The paper "3D Human Mesh Regression with Dense Correspondence" introduces a novel framework for 3D human mesh estimation from a single 2D image, named DecoMR. The primary advancement saliently distinguishing DecoMR from prior approaches is its explicit establishment of dense correspondence between image pixels and mesh surface areas in a UV space. This framework diverges from traditional methods that rely heavily on global image features and often yield suboptimal solutions due to the missing dense correspondence.

Key Contributions

  1. Dense Correspondence in UV Space: The DecoMR framework employs a model-free methodology to achieve 3D human mesh regression, emphasizing the alignment of local image features with UV space representations. This approach enhances the pixel-to-surface correspondence, significantly influencing the accuracy of mesh reconstruction.
  2. Continuous UV Mapping: The paper proposes a novel continuous UV map that preserves the majority of neighboring relations on the original mesh surface, thus optimizing learning efficiency. This contrasts with traditional discontinuous UV maps which can degrade network learning due to lost spatial relations between adjacent mesh parts.
  3. Utilization of Local Image Features: By transferring local image features to the UV space via an IUV image, DecoMR explicitly preserves information pertinent to the original mesh structure. This alignment between the feature map and the location map in the UV space addresses correspondence issues pervasive in prior models.

Experimental Insights

The proposed DecoMR framework outperforms existing models across multiple public benchmarks. Notably, on datasets such as Human3.6M and SURREAL, DecoMR achieves superior metric scores (e.g., MPJPE-PA), substantiating the efficacy of integrating dense correspondence and continuous UV mapping into the 3D mesh estimation pipeline. Experimental results underscore the improvement in both global and local feature utilization, enhancing the fidelity and detail of the reconstructed meshes.

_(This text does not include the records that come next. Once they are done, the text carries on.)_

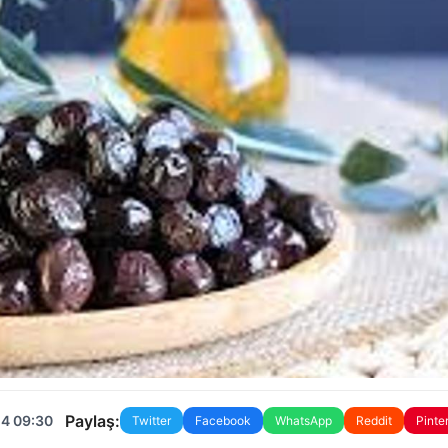
Paylaş:
24 09:30
Twitter
Facebook
WhatsApp
Reddit
Pinte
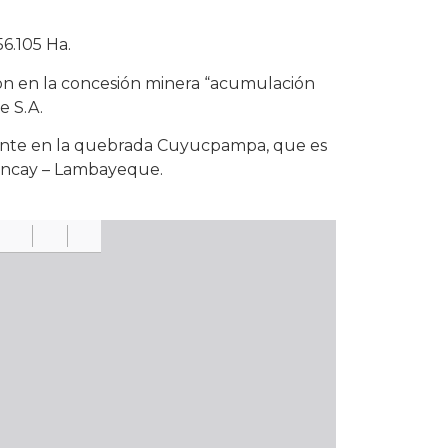
6.105 Ha.
ron en la concesión minera “acumulación
 S.A.
ente en la quebrada Cuyucpampa, que es
Chancay – Lambayeque.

Practical and Theoretical Implications

Practically, DecoMR has considerable utility in applications requiring realistic 3D reconstructions from 2D inputs, such as in augmented reality and human-robot interaction. The theoretical grounding presented in the framework offers a substantial leap towards more robust model-free 3D reconstructions by optimizing the integration of local and UV-mapped features.

Speculations on Future Research

Future research could expand upon DecoMR by exploring the representation of finer surface details, such as clothing textures and non-rigid elements (e.g., hair). Furthermore, the applicability of DecoMR in dynamic and multi-view scenarios could be a substantive direction for subsequent exploration, contributing further towards comprehensive 3D scene reconstruction methodologies.

Overall, while DecoMR is not purported to be groundbreaking in every aspect, its contributions to enhancing dense pixel-to-surface correspondence stand as significant advancements in the field of 3D human mesh regression.